- Born: Paris, France
- Education: BSc, Chemical physics, Paris VI University MSc, biomedical engineering, 1993, Imperial College London PhD, 1999, University of Houston
- Spouse: Simos Simeonidis
- Scientific career
- Institutions: Fu Foundation School of Engineering and Applied Science
- Thesis: Estimation and imaging of three-dimensional motion and Poisson's ratio in elastography (1999)
- Doctoral advisor: Jonathan Ophir

= Elisa E. Konofagou =

Greek biomedical engineer

Elisa Eugenia Konofagou is a Greek biomedical engineer in the field of medical ultrasound. She is the Robert and Margaret Hariri Professor of Biomedical Engineering and Radiology (Physics) at Columbia University's Fu Foundation School of Engineering and Applied Science. She is the Founder of Delsona Therapeutics, a company that uses Focused Ultrasound to treat neurological and oncology indications.

Konofagou is a Fellow of the National Academy of Medicine, the National Academy of Inventors, the Acoustical Society of America and the American Institute for Medical and Biological Engineering.

==Early life and education==
Konofagou was born in Paris, France, but finished high school at Varvakeio High School in Greece. Both of her parents have PhDs, her father in chemical engineering and her mother in economics, Konofagou graduated with a Bachelor of science in chemical physics at the Paris VI University in 1992 and earned her master's degree in biomedical engineering from Imperial College London in 1993. She then earned her Doctor of Philosophy in 1999 from the University of Houston. Her PhD studies focused on developing elastography for breast cancer diagnosis. Konofagou then completed postdoctoral research in elasticity-based monitoring of focused ultrasound therapy at Brigham and Women's Hospital.

==Academic career==
Following her postdoctoral training, Konofagou remained at Brigham and Women's Hospital as an instructor until 2003. She then became an assistant professor of Biomedical Engineering at Columbia University. In 2005, Konofagou used ultrasound technology to noninvasively penetrate the blood–brain barrier. As a result, she received the 2006 New Investigator Award from the American Institute of Ultrasound in Medicine. Throughout her early tenure at Columbia, Konofagou led a research team in developing Electromechanical Wave Imaging (EWI) as a non-invasive direct technique to map the electrical activation of the heart. By using EWI, Konofagou and her research team were able to image the heart with ultrasound five times faster than standard echocardiography and map the local deformations of the heart. She also developed a new technique using short ultrasound pulses to reach neurons through the blood-brain barrier. In 2014, Konofagou was elected a Fellow of the American Institute for Medical and Biological Engineering and promoted to the rank of Full Professor.

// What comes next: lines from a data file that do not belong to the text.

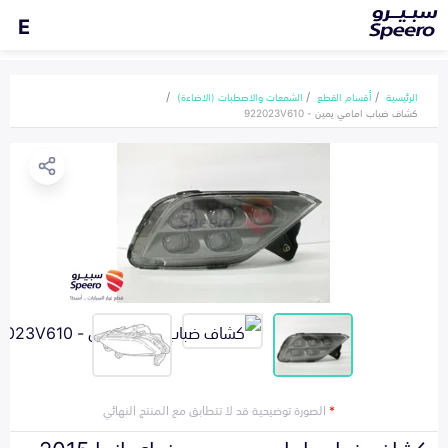
E
الرئيسية
أقسام القطع
الشمعات والاصطبات (الاضاءة)
كشاف ضباب امامي يمين - 922023V610
*
الصورة توضيحية قد لا تتطابق مع المنتج النهائي
كشاف ضباب امامي يمين هونداي ازيرا 2015-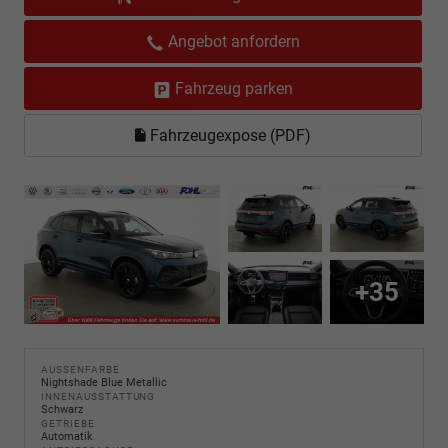
Angebot anfordern
Fahrzeug parken
Fahrzeugexpose (PDF)
+35
AUSSENFARBE
Nightshade Blue Metallic
INNENAUSSTATTUNG
Schwarz
GETRIEBE
Automatik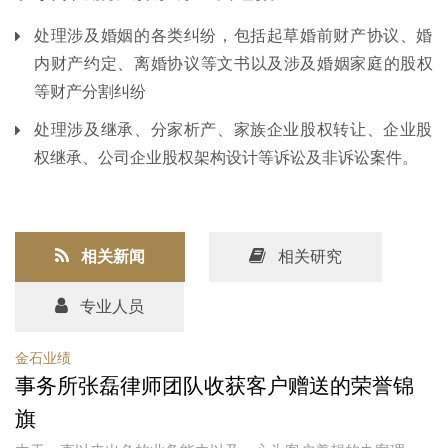
处理涉及婚姻的各类纠纷，包括起草婚前财产协议、婚
内财产约定、离婚协议等文书以及涉及婚姻家庭的股权
等财产分割纠纷
处理涉及继承、分家析产、家族企业股权转让、企业股
权继承、公司企业股权架构设计等诉讼及非诉讼案件。
相关新闻
相关研究
专业人员
金石业绩
事务所张磊律师团队收获客户赠送的荣誉锦
旗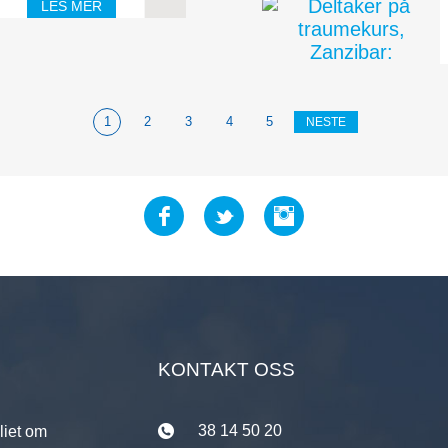
LES MER
reden å fylle hjemmet
1
2
3
4
5
NESTE
KONTAKT OSS
38 14 50 20
liet om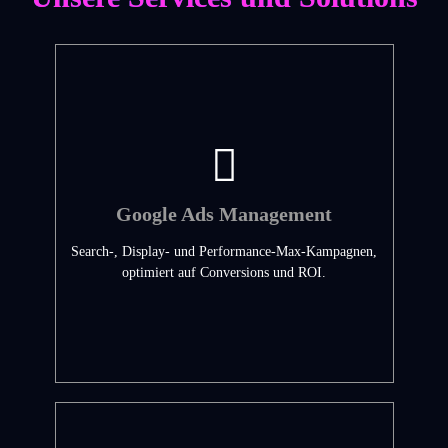
Google Ads Management
Search-, Display- und Performance-Max-Kampagnen,
optimiert auf Conversions und ROI.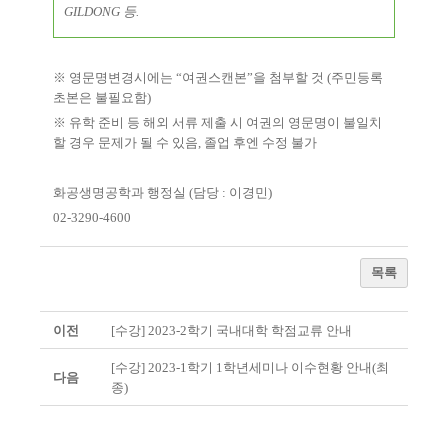
GILDONG 등.
※
영문명변경시에는
“
여권스캔본
”
을 첨부할 것
(
주민등록
초본은 불필요함
)
※
유학 준비 등 해외 서류 제출 시 여권의 영문명이 불일치
할 경우 문제가 될 수 있음
,
졸업 후엔 수정 불가
화공생명공학과 행정실
(
담당
:
이경민
)
02-3290-4600
목록
이전
[수강] 2023-2학기 국내대학 학점교류 안내
[수강] 2023-1학기 1학년세미나 이수현황 안내(최
다음
종)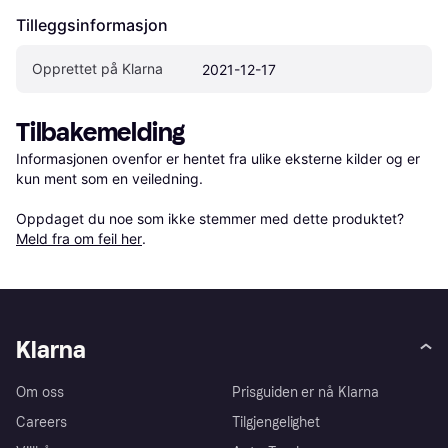
Tilleggsinformasjon
Opprettet på Klarna
2021-12-17
Tilbakemelding
Informasjonen ovenfor er hentet fra ulike eksterne kilder og er 
kun ment som en veiledning.

Oppdaget du noe som ikke stemmer med dette produktet? 
Meld fra om feil her
.
Klarna
Om oss
Prisguiden er nå Klarna
Careers
Tilgjengelighet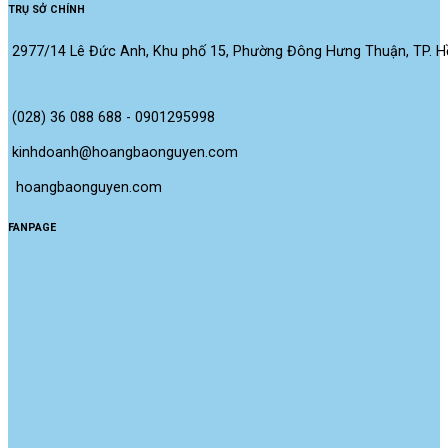
TRỤ SỞ CHÍNH
2977/14 Lê Đức Anh, Khu phố 15, Phường Đông Hưng Thuận, TP. Hồ
(028) 36 088 688 - 0901295998
kinhdoanh@hoangbaonguyen.com
 hoangbaonguyen.com
FANPAGE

Konofagou was appointed the Robert and Margaret Hariri Professor of Biomedical Engineering at Columbia University in 2016. While in this role, she co-patented a non-invasive system and methodology for neuromodulation using focused ultrasound (FUS). Konofagou and her research team then used FUS to facilitate targeted drug delivery into the brain and enable drugs to treat brain diseases more focally. By 2020, her research laboratory had begun a clinical trial to open the blood-brain barrier in patients with Alzheimer's disease. Konofagou efforts were recognized in 2021 with two elections to learned societies. She was elected a member of the National Academy of Medicine for her "leadership and innovation in ultrasound imaging and therapeutics in medical practice and treatment" and elevated to IEEE Fellow for her "contributions to the use of ultrasound for cardiovascular and cancer diagnosis, neuromodulation, and brain drug delivery."

== Awards and honors ==
Konofagou has received numerous recognitions throughout her career, including:

- Elected Fellow of the National Academy of Medicine for leadership in ultrasound and imaging and therapeutics.

- Elected Fellow of the Institute of Electrical and Electronics Engineers (IEEE) for contribution to ultrasound on cardiovascular and cancer diagnosis, neuromodulation, and brain drug delivery.
- Fellow of the National Academy of Inventors (2025) for breakthrough ultrasound technologies in noninvasive medicine.
- Bodossaki Foundation Distinguished Young Scientists Award (2017) for outstanding achievements in ultrasound imaging research.